Contrasta, no entanto, a essa tendência o movimento docente organizado pelo Sindicato Nacional dos Docentes das Instituições de Ensino Superior (ANDES-SN) e o Movimento dos Trabalhadores Sem Terra (MST), entre outros. O ANDES-SN foi constituído em 1981 em um momento em que os professores das instituições públicas eram proibidos de se sindicalizar. A Associação transformou-se em sindicato nacional em 1989. Desde a sua criação, no início da década de 1980, o ANDES-SN tem protagonizado não apenas as lutas específicas do professores das instituições de ensino superior, mas também as principais lutas políticas travadas no Brasil, da redemocratização, no início dos anos de 1980, às lutas contra a implementação das reformas neoliberais ao longo da década de 1990, prevalecendo como princípios fundamentais à sua organização a democracia e a autonomia em relação aos governos, aos patrões e aos partidos políticos. Com relação ao MST, o movimento também representa uma nova possibilidade de fazer política de forma autônoma, desvinculada de partidos políticos, e que consegue mobilizar parte significativa dos trabalhadores expropriados a lutar pela reforma agrária e contra as políticas neoliberais.

Não somente a organização e atuação dos movimentos sociais e populares no final dos anos de 1970 e nos anos 1980 despertaram o interesse de pesquisadores, o surgimento no âmbito das administrações municipais de experiências pioneiras de participação popular no planejamento e na gestão das políticas locais, também mobilizou estudos importantes sobre essa nova forma de participação.
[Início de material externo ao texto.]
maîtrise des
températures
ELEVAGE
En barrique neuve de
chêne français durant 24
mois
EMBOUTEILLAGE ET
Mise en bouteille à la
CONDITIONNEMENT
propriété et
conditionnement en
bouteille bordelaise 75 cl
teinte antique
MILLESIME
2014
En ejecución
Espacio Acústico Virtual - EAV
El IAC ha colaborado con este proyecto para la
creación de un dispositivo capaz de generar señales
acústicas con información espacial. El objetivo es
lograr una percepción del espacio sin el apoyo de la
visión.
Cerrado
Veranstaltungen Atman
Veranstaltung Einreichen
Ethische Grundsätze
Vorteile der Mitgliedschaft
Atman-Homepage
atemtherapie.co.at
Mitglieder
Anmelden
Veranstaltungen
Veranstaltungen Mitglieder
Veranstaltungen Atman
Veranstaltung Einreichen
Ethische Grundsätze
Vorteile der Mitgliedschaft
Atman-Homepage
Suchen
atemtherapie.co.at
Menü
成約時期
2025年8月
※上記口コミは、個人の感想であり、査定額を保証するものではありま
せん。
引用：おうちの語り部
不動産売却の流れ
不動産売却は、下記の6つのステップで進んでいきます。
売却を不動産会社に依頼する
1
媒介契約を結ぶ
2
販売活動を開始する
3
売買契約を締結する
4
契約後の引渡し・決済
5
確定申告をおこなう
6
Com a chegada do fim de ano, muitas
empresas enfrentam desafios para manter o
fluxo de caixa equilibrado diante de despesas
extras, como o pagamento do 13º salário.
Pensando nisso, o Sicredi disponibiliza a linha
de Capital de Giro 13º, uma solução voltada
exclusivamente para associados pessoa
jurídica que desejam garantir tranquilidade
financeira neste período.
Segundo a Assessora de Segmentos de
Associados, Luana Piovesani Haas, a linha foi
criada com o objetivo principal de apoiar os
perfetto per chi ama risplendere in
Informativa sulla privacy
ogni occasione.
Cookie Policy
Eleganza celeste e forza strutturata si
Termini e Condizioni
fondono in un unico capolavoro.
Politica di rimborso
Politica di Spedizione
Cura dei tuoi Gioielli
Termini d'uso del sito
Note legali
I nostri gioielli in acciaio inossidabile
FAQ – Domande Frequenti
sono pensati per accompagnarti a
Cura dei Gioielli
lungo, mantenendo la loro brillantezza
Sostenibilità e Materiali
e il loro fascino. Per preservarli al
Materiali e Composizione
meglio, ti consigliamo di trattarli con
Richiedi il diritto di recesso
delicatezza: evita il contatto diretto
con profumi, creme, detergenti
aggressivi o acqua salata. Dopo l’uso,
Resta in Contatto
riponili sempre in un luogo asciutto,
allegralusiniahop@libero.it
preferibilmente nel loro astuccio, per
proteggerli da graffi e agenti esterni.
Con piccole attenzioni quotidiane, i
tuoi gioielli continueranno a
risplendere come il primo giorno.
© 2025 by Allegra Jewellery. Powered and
Essas primeiras experiências foram chamadas de estratégia participativa de

administração e tiveram início quando o Movimento Democrático Brasileiro (MDB)
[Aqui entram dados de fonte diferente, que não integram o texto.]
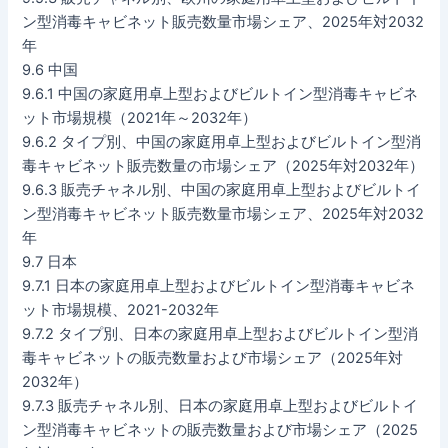
ン型消毒キャビネット販売数量市場シェア、2025年対2032
年
9.6 中国
9.6.1 中国の家庭用卓上型およびビルトイン型消毒キャビネ
ット市場規模（2021年～2032年）
9.6.2 タイプ別、中国の家庭用卓上型およびビルトイン型消
毒キャビネット販売数量の市場シェア（2025年対2032年）
9.6.3 販売チャネル別、中国の家庭用卓上型およびビルトイ
ン型消毒キャビネット販売数量市場シェア、2025年対2032
年
9.7 日本
9.7.1 日本の家庭用卓上型およびビルトイン型消毒キャビネ
ット市場規模、2021-2032年
9.7.2 タイプ別、日本の家庭用卓上型およびビルトイン型消
毒キャビネットの販売数量および市場シェア（2025年対
2032年）
9.7.3 販売チャネル別、日本の家庭用卓上型およびビルトイ
ン型消毒キャビネットの販売数量および市場シェア（2025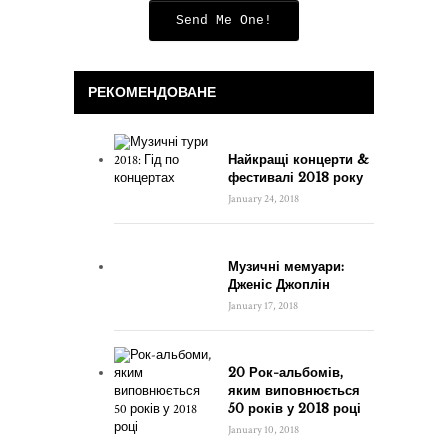
Send Me One!
РЕКОМЕНДОВАНЕ
Найкращі концерти &
фестивалі 2018 року
January 24, 2018
Музичні мемуари:
Дженіс Джоплін
January 17, 2018
20 Рок-альбомів,
яким виповнюється
50 років у 2018 році
January 10, 2018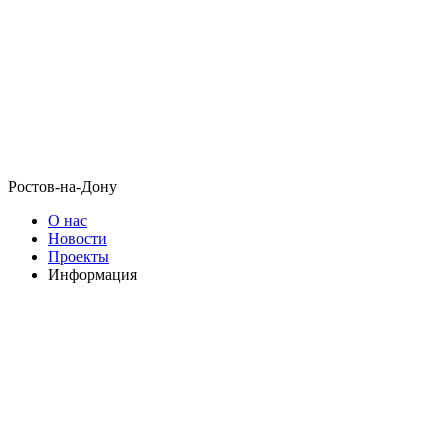
Ростов-на-Дону
О нас
Новости
Проекты
Информация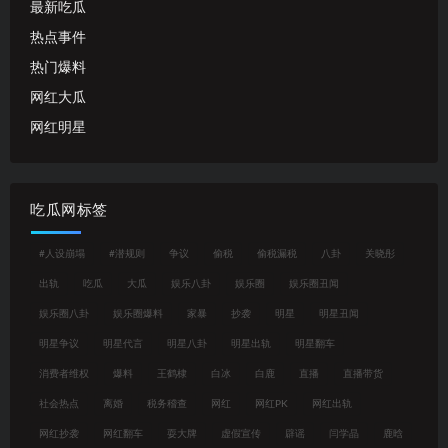
最新吃瓜
热点事件
热门爆料
网红大瓜
网红明星
吃瓜网标签
#人设崩塌
#潜规则
争议
偷税
偷税漏税
八卦
关晓彤
出轨
吃瓜
大瓜
娱乐八卦
娱乐圈
娱乐圈丑闻
娱乐圈八卦
娱乐圈爆料
家暴
抄袭
明星
明星丑闻
明星争议
明星代言
明星八卦
明星出轨
明星翻车
消费者维权
爆料
王鹤棣
白冰
白鹿
直播
直播带货
社会热点
离婚
税务稽查
网红
网红PK
网红出轨
网红抄袭
网红翻车
耍大牌
虚假宣传
辟谣
闫学晶
鹿晗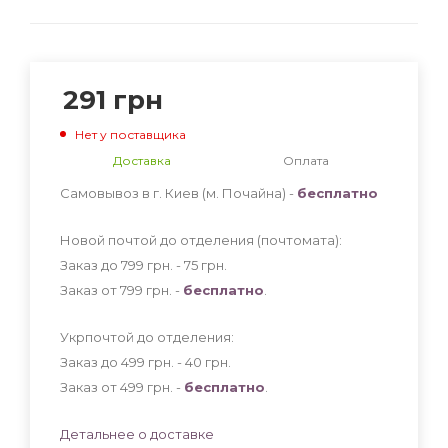
291
грн
Нет у поставщика
Доставка
Оплата
Самовывоз в г. Киев (м. Почайна) -
бесплатно
Новой почтой до отделения (почтомата):
Заказ до 799 грн. - 75
грн
.
Заказ от 799 грн. -
бесплатно
.
Укрпочтой до отделения:
Заказ до 499 грн. - 40
грн
.
Заказ от 499 грн. -
бесплатно
.
Детальнее о доставке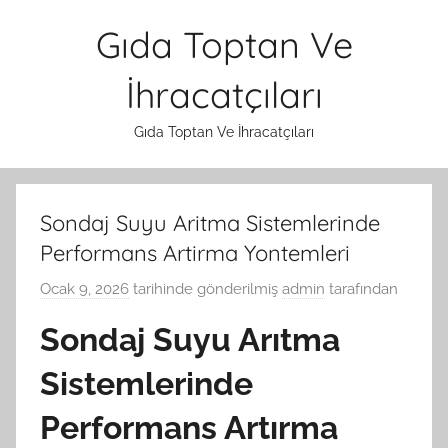
İçeriğe
Gıda Toptan Ve
atla
İhracatçıları
Gıda Toptan Ve İhracatçıları
Sondaj Suyu Aritma Sistemlerinde
Performans Artirma Yontemleri
Ocak 9, 2026
tarihinde gönderilmiş
admin
tarafından
Sondaj Suyu Arıtma
Sistemlerinde
Performans Artırma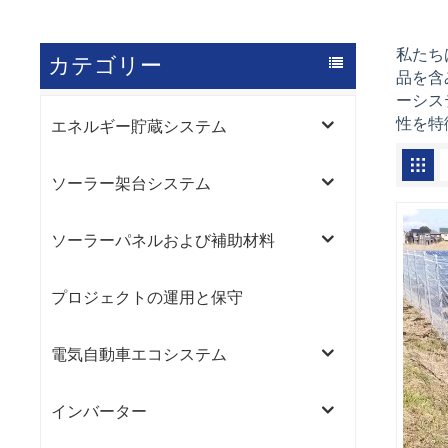
私たち
カテゴリー
品を含
ーシス
性を特
エネルギー貯蔵システム
ソーラー架台システム
ソーラーパネルおよび補助材料
プロジェクトの運用と保守
電気自動車エコシステム
インバーター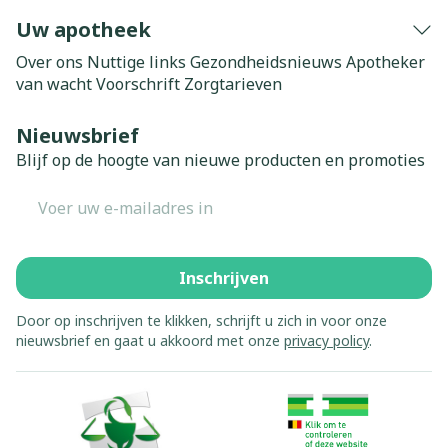
Uw apotheek
Over ons
Nuttige links
Gezondheidsnieuws
Apotheker
van wacht
Voorschrift
Zorgtarieven
Nieuwsbrief
Blijf op de hoogte van nieuwe producten en promoties
E-mail adres
Inschrijven
Door op inschrijven te klikken, schrijft u zich in voor onze
nieuwsbrief en gaat u akkoord met onze
privacy policy
.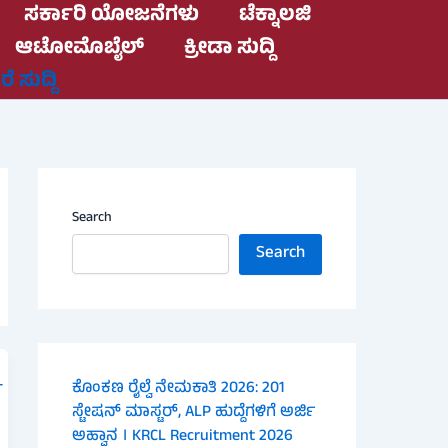
ಸರ್ಕಾರಿ ಯೋಜನೆಗಳು
ಟೆಕ್ನಾಲಜಿ
ಆಟೋಮೊಬೈಲ್
ಕ್ರೀಡಾ ಸುದ್ದಿ
ೆ ಸುದ್ದಿ
Search
Search
ಕೊಂಕಣ ರೈಲ್ವೆ ನೇಮಕಾತಿ 2026: 201
ಸ್ಟೇಷನ್ ಮಾಸ್ಟರ್, ALP ಹುದ್ದೆಗಳಿಗೆ ಅರ್ಜಿ
ಅಹ್ವಾನ । KRCL Recruitment 2026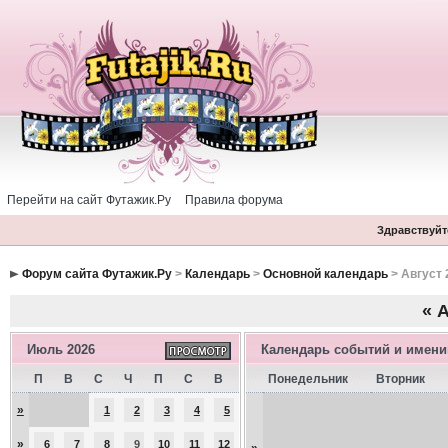
Перейти на сайт Футажик.Ру
Правила форума
Здравствуйте
Форум сайта Футажик.Ру
>
Календарь
>
Основной календарь
> Август 
«
А
Июль 2026
Календарь событий и имен
П
В
С
Ч
П
С
В
Понедельник
Вторник
»
1
2
3
4
5
»
6
7
8
9
10
11
12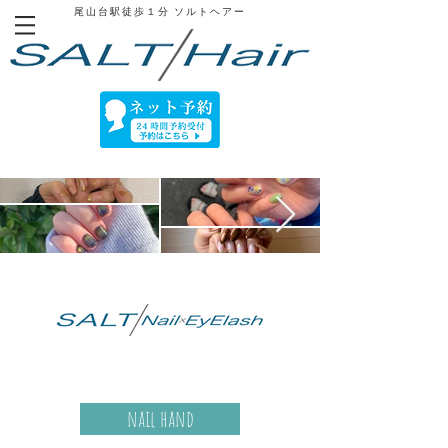
尾山台駅徒歩１分
​ ソルトヘアー
nail hand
conquistou algumas prefeituras em 1978, e em seguida, quando ganhou alguns governos estaduais em 1982. Esses governos tomaram para si a tarefa de introduzir mecanismos de participação popular, na gestão pública.

A administração municipal de Lages, pequena cidade no interior de Santa Catarina, eleita em 1978, é considerada o paradigma desse novo modo de gestão do poder local. A ela somaram-se as administrações municipais de Piracicaba (SP), Boa Esperança (ES), Prudente de Morais (MG), que também utilizaram processos democrático-participativos na elaboração de seus orçamentos, no início da década de 1980.

Reconhece-se a importância dessas experiências pioneiras, mas devido à sua descontinuidade, os trabalhos mais recentes sobre a participação popular nas administrações

municipais têm destacado o orçamento participativo como tendo inaugurado, nos anos 1990, uma nova forma de relação entre Estado e sociedade.

Considera-se que essas novas experiências participativas surgidas com o OP têm-se mostrado estratégicas na democratização e afirmação da cidadania, ou seja, a abertura do Estado à participação direta além de instituir direitos, pode melhorar o atendimento às demandas dos setores populares, favorecendo o exercício do controle social sobre os governantes, e criando obstáculos ao uso privado dos recursos públicos.